# Thread: force vectors

1. ## force vectors

The measures of the angles between the resultant and two applied forces are 65 degrees and 42 degrees. If the magnitude of the resultant is 24 pounds, find to the nearest pound the magnitude of the smaller force.

2. sketch a parallelogram with one angle = 107 degrees

the diagonal that connects the opposite congruent 107 degree angles is the resultant 24 lb force ... the sides of the parallelogram are the two summed force vectors.

work out the values of other angles using your parallel postulates from geometry, then use the law of sines to solve for the side lengths

I found a solution.
But there may be (there should be) a more elegant one.

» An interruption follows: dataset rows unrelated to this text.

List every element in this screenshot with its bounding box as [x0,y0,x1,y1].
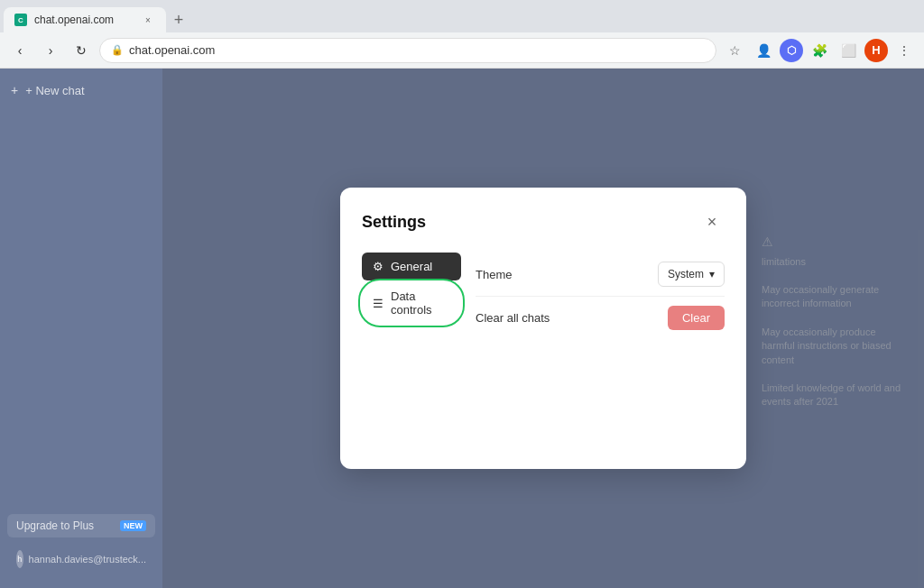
profile-button[interactable]: H [864,39,888,62]
new-tab-button[interactable]: + [166,7,191,32]
upgrade-badge: NEW [120,520,146,531]
modal-footer-space [362,339,725,447]
modal-title: Settings [362,213,426,232]
bookmark-button[interactable]: ☆ [722,38,747,63]
data-controls-icon: ☰ [373,297,383,310]
theme-label: Theme [476,268,512,281]
clear-chats-row: Clear all chats Clear [476,297,725,339]
settings-nav: ⚙ General ☰ Data controls [362,253,461,339]
menu-button[interactable]: ⋮ [892,38,917,63]
upgrade-button[interactable]: Upgrade to Plus NEW [7,514,155,537]
settings-nav-general-label: General [391,260,432,273]
toolbar-actions: ☆ 👤 ⬡ 🧩 ⬜ H ⋮ [722,38,917,63]
active-tab[interactable]: C chat.openai.com × [4,7,166,32]
forward-button[interactable]: › [38,38,63,63]
settings-nav-data-label: Data controls [391,289,450,317]
settings-content: Theme System ▾ Clear all chats Clear [476,253,725,339]
tab-title: chat.openai.com [34,14,114,26]
clear-button[interactable]: Clear [668,306,725,330]
settings-nav-data-controls[interactable]: ☰ Data controls [362,282,461,324]
account-button[interactable]: 👤 [751,38,776,63]
settings-nav-general[interactable]: ⚙ General [362,253,461,280]
tab-close-button[interactable]: × [141,13,155,27]
settings-modal: Settings × ⚙ General ☰ Data co [340,188,746,469]
address-text: chat.openai.com [129,43,215,57]
modal-overlay: Settings × ⚙ General ☰ Data co [162,69,924,588]
chevron-down-icon: ▾ [709,268,715,280]
back-button[interactable]: ‹ [7,38,32,63]
upgrade-label: Upgrade to Plus [16,519,94,532]
theme-value: System [668,268,704,280]
tab-bar: C chat.openai.com × + [0,0,924,32]
new-chat-button[interactable]: + + New chat [0,76,162,105]
page-content: + + New chat Upgrade to Plus NEW h hanna… [0,69,924,588]
window-button[interactable]: ⬜ [836,38,861,63]
new-chat-label: + New chat [25,84,84,97]
extension-button[interactable]: ⬡ [780,39,803,62]
extensions-button[interactable]: 🧩 [807,38,832,63]
address-bar[interactable]: 🔒 chat.openai.com [99,38,716,63]
browser-toolbar: ‹ › ↻ 🔒 chat.openai.com ☆ 👤 ⬡ 🧩 ⬜ H ⋮ [0,32,924,69]
user-info: h hannah.davies@trusteck... [7,545,155,574]
modal-body: ⚙ General ☰ Data controls Theme [362,253,725,339]
modal-header: Settings × [362,209,725,234]
tab-favicon: C [14,14,27,26]
modal-close-button[interactable]: × [699,209,725,234]
refresh-button[interactable]: ↻ [69,38,94,63]
browser-frame: C chat.openai.com × + ‹ › ↻ 🔒 chat.opena… [0,0,924,588]
sidebar: + + New chat Upgrade to Plus NEW h hanna… [0,69,162,588]
user-avatar: h [16,550,23,568]
gear-icon: ⚙ [373,260,383,273]
main-area: ChatGPT ⚠ limitations May occasionally g… [162,69,924,588]
sidebar-bottom: Upgrade to Plus NEW h hannah.davies@trus… [0,507,162,581]
lock-icon: 🔒 [111,44,124,56]
theme-select[interactable]: System ▾ [658,262,725,287]
theme-setting-row: Theme System ▾ [476,253,725,297]
plus-icon: + [11,83,18,97]
clear-chats-label: Clear all chats [476,311,550,325]
user-label: hannah.davies@trusteck... [29,554,146,565]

The measures of the angles between the resultant
. . and two applied forces are 65° and 42°.
If the magnitude of the resultant is 24 pounds,
. . find to the nearest pound the magnitude of the smaller force.
Code:
      R                       S
*                       *
|*                    * |*
| *                 *   | *
|  * b         24 *     |  *
|   *           *       |   *
|    *        *         |    *
|     * 65° *           |     *
|      *  * 42°         |      *
* - - - * - - - - - - - * - - - *
P           a           Q

The two vectors are: . $\begin{array}{ccccc}\vec u &=& \overrightarrow{PQ} &=& \langle a,\:0\rangle\qquad\qquad \\ \vec v &=& \overrightarrow{PR} &=& \langle b\cos107^o,b\sin107^o\rangle \end{array}$

. . .The resultant is: . $\vec w \;=\;\overrightarrow{PS} \;=\;\langle24\cos42^o, 24\sin42^o\rangle$

We have: . $\vec u + \vec v \:=\:\vec w \quad\Rightarrow\quad \langle a,0\rangle + \langle b\cos107^o,b\sin107^o\rangle \:=\:\langle24\cos42^o, 24\sin42^o\rangle$

Hence: . $\begin{array}{ccc}a + b\cos107^o &=& 24\cos42^o \\ b\sin107^o &=& 24\sin42^o \end{array}$

Solve the system for $a$ and $b$ and see which is smaller.